Vom Fastentag zum Hochtag des Essens und der Geschenke:

Die Entwicklung des Heiligen Abend

Der 24. Dezember ist heute als Heilig Abend der Hochtag der Geschenke und des guten Essens. Noch zu Beginn des 20. Jahrhunderts hatte der damals "Wiehnachtsowend", "Christowend" oder "Chrisdagsobend" für die katholische Bevölkerung in den ländlichen Gebieten Westfalens eine ganz andere Bedeutung: Der 24. Dezember wurde als ein Fastentag vor einem hohen Feiertag angesehen. Die Menschen arbeiteten bis abends, erst danach konnten sie letzte Vorbereitungen und Besorgungen für das Weihnachtsfest erledigen. Und dann ging man zeitig zu Bett, schließlich begann die Christmette am 1. Weihnachtstag bereits zwischen 3 und 5 Uhr.

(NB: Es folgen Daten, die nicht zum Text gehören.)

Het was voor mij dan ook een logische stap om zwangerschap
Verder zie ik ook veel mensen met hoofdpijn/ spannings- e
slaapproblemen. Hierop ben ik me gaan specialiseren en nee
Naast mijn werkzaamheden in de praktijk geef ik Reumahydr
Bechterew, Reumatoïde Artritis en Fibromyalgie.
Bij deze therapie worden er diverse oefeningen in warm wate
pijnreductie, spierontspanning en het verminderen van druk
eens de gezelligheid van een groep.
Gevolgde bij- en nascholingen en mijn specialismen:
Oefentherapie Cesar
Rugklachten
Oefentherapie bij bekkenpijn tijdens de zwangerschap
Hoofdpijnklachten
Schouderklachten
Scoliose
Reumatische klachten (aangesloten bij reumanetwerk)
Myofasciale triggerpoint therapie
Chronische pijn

Die Kinder stellten am Abend des 24. Dezembers einen Teller vor die Tür. Am Weihnachtsmorgen war der Teller dann mit Süßigkeiten, Backwaren und Obst gefüllt. Außerdem gab es oft warme Winterkleidung und Schulsachen. Vor 1900 fiel die weihnachtliche Bescherung noch bescheidener oder ganz aus. Denn bis ins 19. Jahrhundert war bei der katholischen Bevölkerung in Westfalen nicht Weihnachten, sondern der Nikolaustag der wichtigste Geschenktermin für die Kinder.

Von den evangelischen Gebieten Westfalens ausgehend bildete sich schließlich der heute bekannte Weihnachtsablauf, der sich seit den 1930er Jahren in der ganzen Region durchgesetzt hat: Festlich gekleidet beginnen die Familien das Weihnachtsfest bereits am Heiligen Abend mit Festessen und Bescherung. Auch die Christmette wird vielerorts bereits am Heiligen Abend gefeiert.

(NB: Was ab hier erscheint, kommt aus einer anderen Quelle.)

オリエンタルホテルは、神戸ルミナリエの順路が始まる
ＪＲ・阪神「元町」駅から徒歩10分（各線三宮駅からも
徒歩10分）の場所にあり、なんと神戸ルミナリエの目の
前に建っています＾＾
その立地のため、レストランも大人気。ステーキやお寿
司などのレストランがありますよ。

In den 1950er Jahren gab es in Münster einige Zeit den Brauch, Verkehrspolizisten zu bescheren. Mit dem zunehmenden Autoverkehr in der Innenstadt kam die Gepflogenheit auf, den Verkehrspolizisten in den Vormittagsstunden des Heiligen Abends kleine Präsente zu überreichen wie zum Beispiel ein Flasche Wein, einen Kasten Bier, eine Packung Zigaretten oder eine Schachtel Pralinen. Die Geschenke kamen weniger von Passanten, als vielmehr von Fahrern und Insassen der Autos. Die Wagen verlangsamten das Tempo und reichten die Gaben aus dem Fenster. Oft waren diese Geschenke für einen bestimmten Polizisten gedacht, dem man tagein tagaus auf dem Weg zur Arbeit oder nach Hause begegnete.

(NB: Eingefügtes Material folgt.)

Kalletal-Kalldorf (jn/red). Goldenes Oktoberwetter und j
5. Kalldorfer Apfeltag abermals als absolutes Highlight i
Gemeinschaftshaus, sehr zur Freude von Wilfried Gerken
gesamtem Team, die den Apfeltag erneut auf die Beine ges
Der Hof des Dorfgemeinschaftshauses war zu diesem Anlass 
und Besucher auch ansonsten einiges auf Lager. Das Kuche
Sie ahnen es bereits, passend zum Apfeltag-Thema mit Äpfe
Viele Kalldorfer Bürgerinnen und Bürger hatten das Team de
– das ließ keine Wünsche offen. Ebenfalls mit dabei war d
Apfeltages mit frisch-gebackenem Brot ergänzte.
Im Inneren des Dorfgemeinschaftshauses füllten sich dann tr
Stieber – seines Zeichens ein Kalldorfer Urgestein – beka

Feuchtfröhliche Feste feierten die Hüter des rollenden Verkehrs aber nicht mit den oft prozentigen Gaben. Denn die Beamten durften die Präsente nicht behalten. Vielmehr sammelten sie die Geschenke und gaben sie an Altersheime oder andere soziale Einrichtungen weiter. Dieser Brauch existierte auch in anderen Teilen Westfalens. So war er beispielsweise bis in die Mitte der 1960er Jahre auch in Hagen bekannt.